Giobbe in Conclave

Gianfranco Ravasi


Il 13 marzo di sette anni fa l'elezione di Papa Francesco

Non l’avevo mai incontrato prima di quei giorni. Ne avevo sentito parlare occasionalmente e conoscevo il suo profilo vagamente. Fu soltanto in quel piovoso pomeriggio di mercoledì 13 marzo 2013 che ci trovammo casualmente insieme da soli. Il cardinale Jorge Mario Bergoglio stava attraversando la sontuosa Sala Ducale con la sua scenografia barocca: fu lì che ci incrociammo e ci fermammo a parlare, procedendo e passeggiando poi nella successiva imponente Sala Regia coi suoi affreschi vasariani non propriamente “ecumenici” (la «Strage degli ugonotti», la «Vittoria di Lepanto», la «Scomunica di Federico ii»). Da lì saremmo entrati nella Cappella Sistina, ove insieme agli altri cardinali elettori partecipavamo al Conclave.
Fu lui stesso a rievocare il filo personale che ci univa e che era per me ignoto. L’incontro implicito era avvenuto proprio a Buenos Aires attraverso le mie pubblicazioni, due in particolare, un «duplice commento» al lezionario domenicale e soprattutto il vasto commentario che nel 1979 avevo elaborato su uno dei libri più sconvolgenti e misteriosi della Bibbia, quello di Giobbe. Erano quasi mille pagine, dedicate alle 8343 parole ebraiche di quel poema, al suo linguaggio rovente e soprattutto al suo enigmatico significato ultimo, non riducibile certo alla «pazienza» tradizionalmente assegnata al protagonista, né al puro e semplice scandalo della sofferenza.
In quell’opera l’interlocutore e attore principale, anche se assente se non nell’irruzione finale, è infatti il Dio indecifrabile, simile più a un trionfatore crudele che a un padre.

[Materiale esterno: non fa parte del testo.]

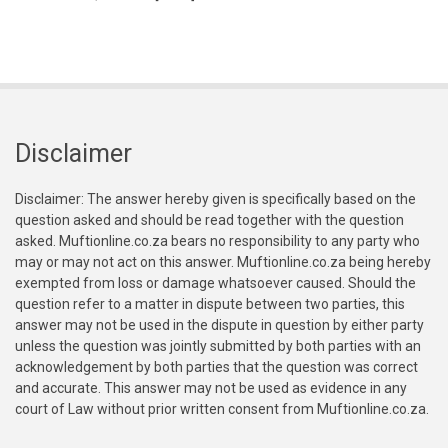
Disclaimer
Disclaimer: The answer hereby given is specifically based on the
question asked and should be read together with the question
asked. Muftionline.co.za bears no responsibility to any party who
may or may not act on this answer. Muftionline.co.za being hereby
exempted from loss or damage whatsoever caused. Should the
question refer to a matter in dispute between two parties, this
answer may not be used in the dispute in question by either party
unless the question was jointly submitted by both parties with an
acknowledgement by both parties that the question was correct
and accurate. This answer may not be used as evidence in any
court of Law without prior written consent from Muftionline.co.za.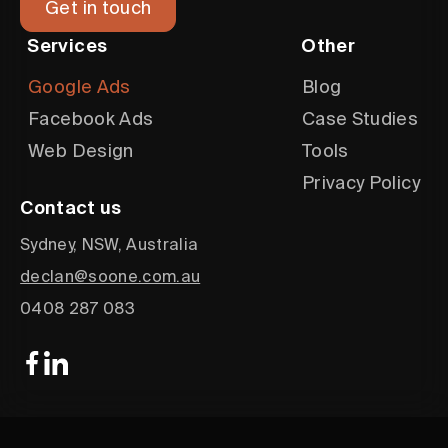
Get in touch
Services
Other
Google Ads
Blog
Facebook Ads
Case Studies
Web Design
Tools
Privacy Policy
Contact us
Sydney, NSW, Australia
declan@soone.com.au
0408 287 083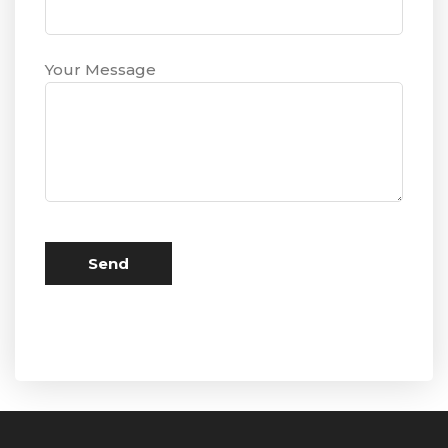
Your Message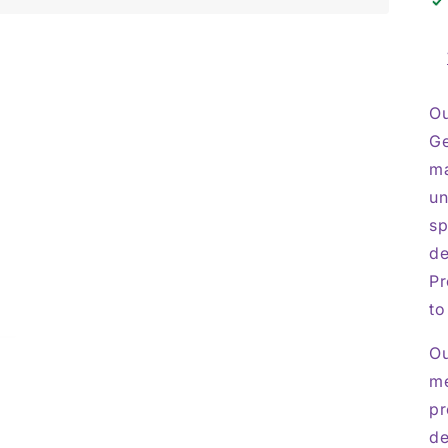
Ou
Ge
ma
un
sp
de
Pr
to
Ou
me
pr
de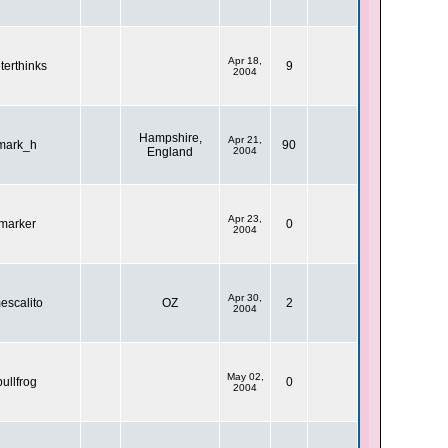
Apr 18,
terthinks
9
2004
Hampshire,
Apr 21,
mark_h
90
England
2004
Apr 23,
marker
0
2004
Apr 30,
escalito
OZ
2
2004
May 02,
bullfrog
0
2004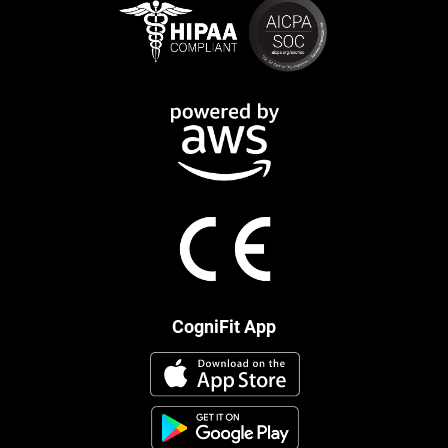
CogniFit App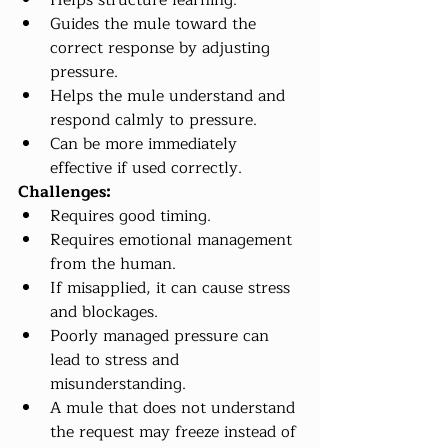
Helps structure learning.
Guides the mule toward the 
correct response by adjusting 
pressure.
Helps the mule understand and 
respond calmly to pressure.
Can be more immediately 
effective if used correctly.
Challenges:
Requires good timing.
Requires emotional management 
from the human.
If misapplied, it can cause stress 
and blockages.
Poorly managed pressure can 
lead to stress and 
misunderstanding.
A mule that does not understand 
the request may freeze instead of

Un libro per certi versi inafferrabile, come aveva confessato il suo grande traduttore e interprete latino san Girolamo che non esitava a compararlo a «un’anguilla o a una piccola murena: più la stringi, più ti sfugge di mano». Un libro squisitamente teologico, destinato a demolire le false immagini di Dio contrabbandate dagli amici teologi di Giobbe coi loro freddi teoremi speculativi. Questa divagazione su uno dei testi più celebri dell’Antico Testamento — anche a livello culturale oltre che popolare (Giobbe, come san Rocco, fu il protettore di malati infetti e, quindi, si potrebbe affacciare anche nei giorni attuali del coronavirus) — fa già intuire l’interesse e la sintonia tematica dell’allora arcivescovo argentino.
Egli aveva, infatti, tenuto un intero corso su quest’opera così alta, drammatica e teologica, capace di dare voce al respiro di dolore che sale incessantemente dalla terra al cielo e pronta persino a denunciare processualmente Dio: «Ecco qui la mia firma! L’Onnipotente mi risponda! Il protocollo scritto dal mio Avversario me lo assumerei sulle spalle, lo cingerei come un diadema e mi presenterei davanti a lui come un principe» (31,35-37). Nel suo percorso in quelle pagine così roventi Bergoglio riconosceva di aver avuto come compagno di viaggio proprio il mio commento e, quindi, indirettamente anche me, senza che ci fosse stato un incontro esplicito.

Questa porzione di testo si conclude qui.